Patient-generated health data(PGHD)

Page standards status: Informative

Patient Generated Health Data (PGHD)

Introduction

Patient Generated Health Data (PGHD) refers to health-related data created, recorded, or gathered by patients or their caregivers, outside of clinical settings. This includes daily activity logs, self-measured vital signs, dietary records, symptom diaries, and more. PGHD complements Electronic Health Records (EHR) by providing a more holistic view of a patient’s health, especially between clinical visits.


Scope

This guide describes the principles and best practices for representing and exchanging PGHD using HL7 FHIR. It is intended for implementers of personal health record (PHR) systems, mobile health apps, and any system that collects or utilizes patient-generated data.


Use Cases

  • Chronic Disease Management: Patients record daily blood pressure, glucose, or weight at home and share with clinicians.
  • Wellness Tracking: Individuals use wearables or apps to track steps, sleep, or nutrition.
  • Symptom Monitoring: Patients log symptoms or side effects between visits.
  • Remote Patient Monitoring: Devices automatically transmit vital signs to care teams.

Data Model

PGHD covers a wide range of data types, including but not limited to:

  • Vital Signs (e.g., body temperature, blood pressure, heart rate)
  • Activity (e.g., step count, exercise duration, calories burned)
  • Nutrition (e.g., calorie intake, nutrient consumption)
  • Sleep (e.g., sleep duration, sleep quality)
  • Symptoms/Condition (e.g., pain level, mood, self-reported symptoms)
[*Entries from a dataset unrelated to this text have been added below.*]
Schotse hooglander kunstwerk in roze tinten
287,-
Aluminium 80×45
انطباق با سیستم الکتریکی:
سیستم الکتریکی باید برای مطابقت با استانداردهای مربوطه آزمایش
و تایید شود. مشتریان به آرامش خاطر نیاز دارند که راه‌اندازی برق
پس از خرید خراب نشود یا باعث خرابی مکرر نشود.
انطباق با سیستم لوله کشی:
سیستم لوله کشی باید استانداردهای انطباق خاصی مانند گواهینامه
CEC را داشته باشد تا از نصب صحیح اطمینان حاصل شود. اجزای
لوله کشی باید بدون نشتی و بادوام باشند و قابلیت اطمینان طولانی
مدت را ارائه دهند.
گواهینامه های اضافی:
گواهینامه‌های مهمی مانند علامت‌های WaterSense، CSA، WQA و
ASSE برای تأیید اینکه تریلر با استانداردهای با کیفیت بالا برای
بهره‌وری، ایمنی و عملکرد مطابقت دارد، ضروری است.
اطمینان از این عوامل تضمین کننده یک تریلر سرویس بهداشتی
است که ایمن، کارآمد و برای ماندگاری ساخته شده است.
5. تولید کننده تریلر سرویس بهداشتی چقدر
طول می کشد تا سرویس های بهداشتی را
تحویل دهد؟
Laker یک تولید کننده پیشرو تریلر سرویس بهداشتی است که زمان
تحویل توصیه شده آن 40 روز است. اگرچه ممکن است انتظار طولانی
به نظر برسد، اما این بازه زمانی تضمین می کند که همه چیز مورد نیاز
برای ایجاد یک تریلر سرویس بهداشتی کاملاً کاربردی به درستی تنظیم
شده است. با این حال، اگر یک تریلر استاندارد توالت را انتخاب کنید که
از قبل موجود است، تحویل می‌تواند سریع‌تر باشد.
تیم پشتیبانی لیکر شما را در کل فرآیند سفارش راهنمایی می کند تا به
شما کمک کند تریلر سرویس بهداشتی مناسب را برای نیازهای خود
Relationship with Major PGHD Standards

PGHD data models are influenced by several major standards and frameworks:

  • Apple HealthKit:
    Provides a class-based data structure (e.g., HKSample, HKQuantitySample) for health and fitness data on iOS devices. Each data type (steps, heart rate, sleep, etc.) is represented as a class with associated metadata and units.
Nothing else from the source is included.